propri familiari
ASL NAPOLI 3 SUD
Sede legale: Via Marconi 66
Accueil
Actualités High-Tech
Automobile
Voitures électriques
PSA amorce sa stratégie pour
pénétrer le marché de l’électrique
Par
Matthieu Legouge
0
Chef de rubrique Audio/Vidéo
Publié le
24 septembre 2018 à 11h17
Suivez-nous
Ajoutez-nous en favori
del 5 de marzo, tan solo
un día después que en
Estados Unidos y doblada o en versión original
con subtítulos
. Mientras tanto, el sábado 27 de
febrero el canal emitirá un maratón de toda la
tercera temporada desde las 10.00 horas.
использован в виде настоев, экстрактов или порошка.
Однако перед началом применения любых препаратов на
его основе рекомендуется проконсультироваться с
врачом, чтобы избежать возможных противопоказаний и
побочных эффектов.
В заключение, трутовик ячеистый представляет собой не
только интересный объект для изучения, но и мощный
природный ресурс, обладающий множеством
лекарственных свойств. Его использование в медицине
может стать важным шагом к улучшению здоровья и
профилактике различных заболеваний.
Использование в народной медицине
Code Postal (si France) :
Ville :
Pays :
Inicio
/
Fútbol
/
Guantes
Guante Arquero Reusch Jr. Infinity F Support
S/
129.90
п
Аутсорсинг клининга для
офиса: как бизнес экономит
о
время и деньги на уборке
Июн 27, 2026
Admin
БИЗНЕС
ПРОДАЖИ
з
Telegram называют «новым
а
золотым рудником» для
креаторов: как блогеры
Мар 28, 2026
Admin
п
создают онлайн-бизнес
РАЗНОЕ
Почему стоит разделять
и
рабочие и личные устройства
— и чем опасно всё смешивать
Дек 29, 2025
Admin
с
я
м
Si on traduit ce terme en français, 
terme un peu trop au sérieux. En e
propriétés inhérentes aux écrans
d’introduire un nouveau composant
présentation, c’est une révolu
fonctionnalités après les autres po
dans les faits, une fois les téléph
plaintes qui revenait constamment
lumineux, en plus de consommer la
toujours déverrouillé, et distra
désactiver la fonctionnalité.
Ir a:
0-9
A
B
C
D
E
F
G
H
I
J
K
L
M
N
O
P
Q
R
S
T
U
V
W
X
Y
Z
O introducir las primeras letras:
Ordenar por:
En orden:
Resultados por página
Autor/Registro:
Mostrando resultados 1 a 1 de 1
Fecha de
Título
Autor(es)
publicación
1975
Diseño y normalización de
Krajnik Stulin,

==

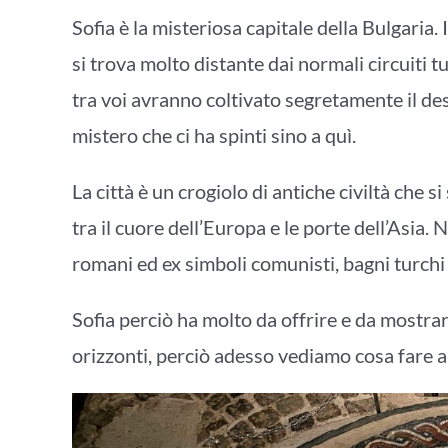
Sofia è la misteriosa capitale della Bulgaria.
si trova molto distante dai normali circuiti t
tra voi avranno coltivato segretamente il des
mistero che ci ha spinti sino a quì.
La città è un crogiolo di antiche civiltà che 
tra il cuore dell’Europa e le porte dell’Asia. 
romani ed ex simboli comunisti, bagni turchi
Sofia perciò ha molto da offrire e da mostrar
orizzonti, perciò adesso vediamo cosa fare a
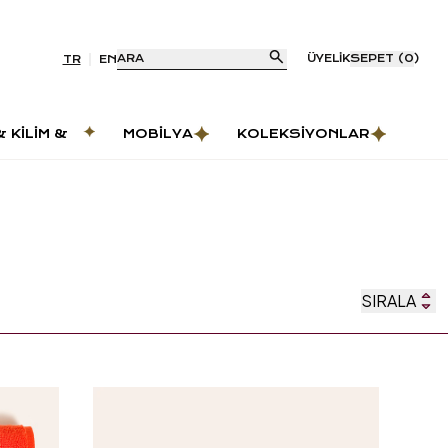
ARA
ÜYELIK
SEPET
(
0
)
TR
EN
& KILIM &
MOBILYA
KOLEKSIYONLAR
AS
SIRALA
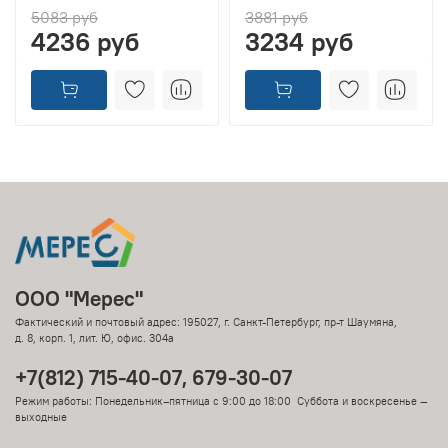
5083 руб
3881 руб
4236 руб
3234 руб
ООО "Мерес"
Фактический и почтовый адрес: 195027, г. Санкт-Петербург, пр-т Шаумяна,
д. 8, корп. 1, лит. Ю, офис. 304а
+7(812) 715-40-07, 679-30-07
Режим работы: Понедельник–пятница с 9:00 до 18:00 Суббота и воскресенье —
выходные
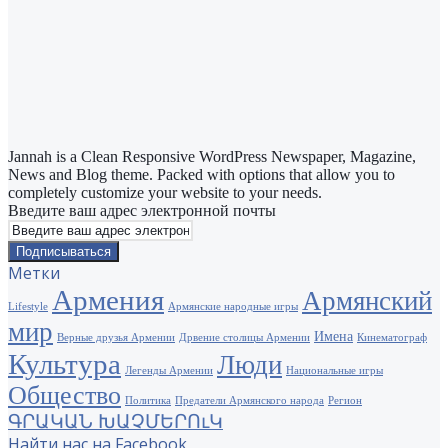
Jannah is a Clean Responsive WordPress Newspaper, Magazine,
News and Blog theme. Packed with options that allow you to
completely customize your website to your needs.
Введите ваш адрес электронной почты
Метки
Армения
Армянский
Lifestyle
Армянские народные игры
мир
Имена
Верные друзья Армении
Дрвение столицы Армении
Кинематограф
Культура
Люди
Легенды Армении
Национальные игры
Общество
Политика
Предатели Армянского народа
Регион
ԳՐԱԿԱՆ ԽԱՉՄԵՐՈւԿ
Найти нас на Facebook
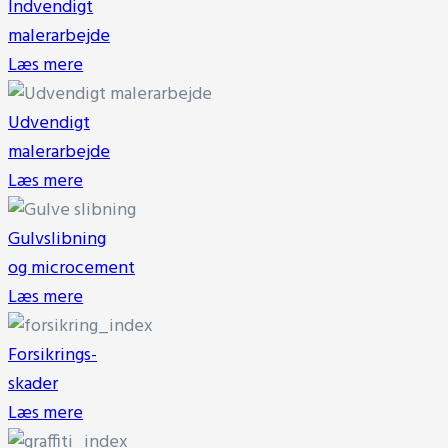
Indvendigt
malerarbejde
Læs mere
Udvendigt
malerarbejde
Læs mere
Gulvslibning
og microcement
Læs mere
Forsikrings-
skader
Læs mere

* **Task**
Your answer should consist of copies of the lines above that include the string "адрес".

* **Problem solution**
Фактический и почтовый адрес: 195027, г. Санкт-Петербург, пр-т Шаумяна,
Введите ваш адрес электронной почты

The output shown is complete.